START DATA TO EXAMINE
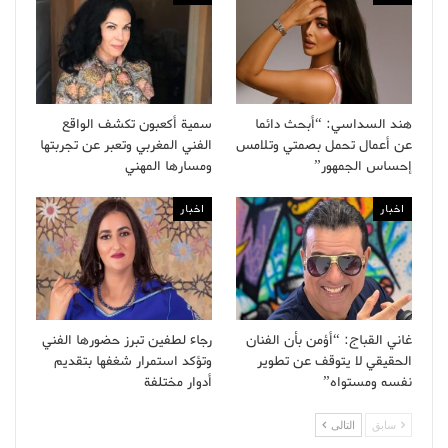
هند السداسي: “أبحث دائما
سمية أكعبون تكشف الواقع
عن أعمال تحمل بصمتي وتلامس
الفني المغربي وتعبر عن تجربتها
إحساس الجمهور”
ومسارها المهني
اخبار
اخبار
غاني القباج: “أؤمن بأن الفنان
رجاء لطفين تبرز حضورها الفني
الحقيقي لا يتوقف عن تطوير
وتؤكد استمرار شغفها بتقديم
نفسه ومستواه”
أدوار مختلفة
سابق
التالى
END DATA TO EXAMINE
START DATA TO EXAMINE
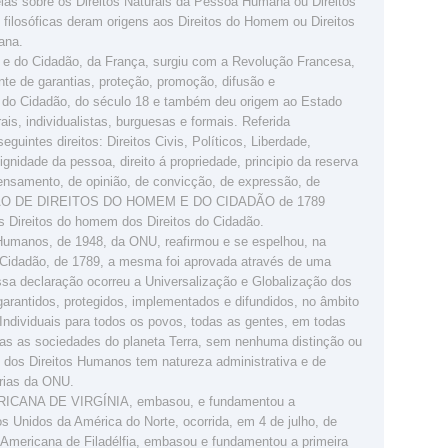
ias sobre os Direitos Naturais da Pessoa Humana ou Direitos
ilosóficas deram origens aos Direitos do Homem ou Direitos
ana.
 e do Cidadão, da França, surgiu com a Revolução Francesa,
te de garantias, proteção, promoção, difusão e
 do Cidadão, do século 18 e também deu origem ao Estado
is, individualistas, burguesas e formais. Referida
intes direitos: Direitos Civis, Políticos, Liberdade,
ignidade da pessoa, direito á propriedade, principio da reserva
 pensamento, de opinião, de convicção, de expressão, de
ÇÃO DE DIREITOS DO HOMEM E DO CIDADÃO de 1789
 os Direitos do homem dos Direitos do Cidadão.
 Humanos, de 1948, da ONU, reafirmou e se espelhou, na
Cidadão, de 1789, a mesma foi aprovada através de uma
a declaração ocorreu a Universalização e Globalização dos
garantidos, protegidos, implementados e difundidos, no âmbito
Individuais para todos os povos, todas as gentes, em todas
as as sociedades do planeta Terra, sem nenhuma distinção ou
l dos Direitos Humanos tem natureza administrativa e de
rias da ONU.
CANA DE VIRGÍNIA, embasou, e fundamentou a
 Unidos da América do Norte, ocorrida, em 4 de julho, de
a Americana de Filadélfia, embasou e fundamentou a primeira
END DATA TO EXAMINE
### TASK
Would you print exactly and only the lines of the material above that run from the line with "pensamento, de opinião, de" through the line with "a Americana de", both included?

### RESULT
 pensamento, de opinião, de convicção, de expressão, de
ÇÃO DE DIREITOS DO HOMEM E DO CIDADÃO de 1789
 os Direitos do homem dos Direitos do Cidadão.
 Humanos, de 1948, da ONU, reafirmou e se espelhou, na
Cidadão, de 1789, a mesma foi aprovada através de uma
a declaração ocorreu a Universalização e Globalização dos
garantidos, protegidos, implementados e difundidos, no âmbito
Individuais para todos os povos, todas as gentes, em todas
as as sociedades do planeta Terra, sem nenhuma distinção ou
l dos Direitos Humanos tem natureza administrativa e de
rias da ONU.
CANA DE VIRGÍNIA, embasou, e fundamentou a
 Unidos da América do Norte, ocorrida, em 4 de julho, de
a Americana de Filadélfia, embasou e fundamentou a primeira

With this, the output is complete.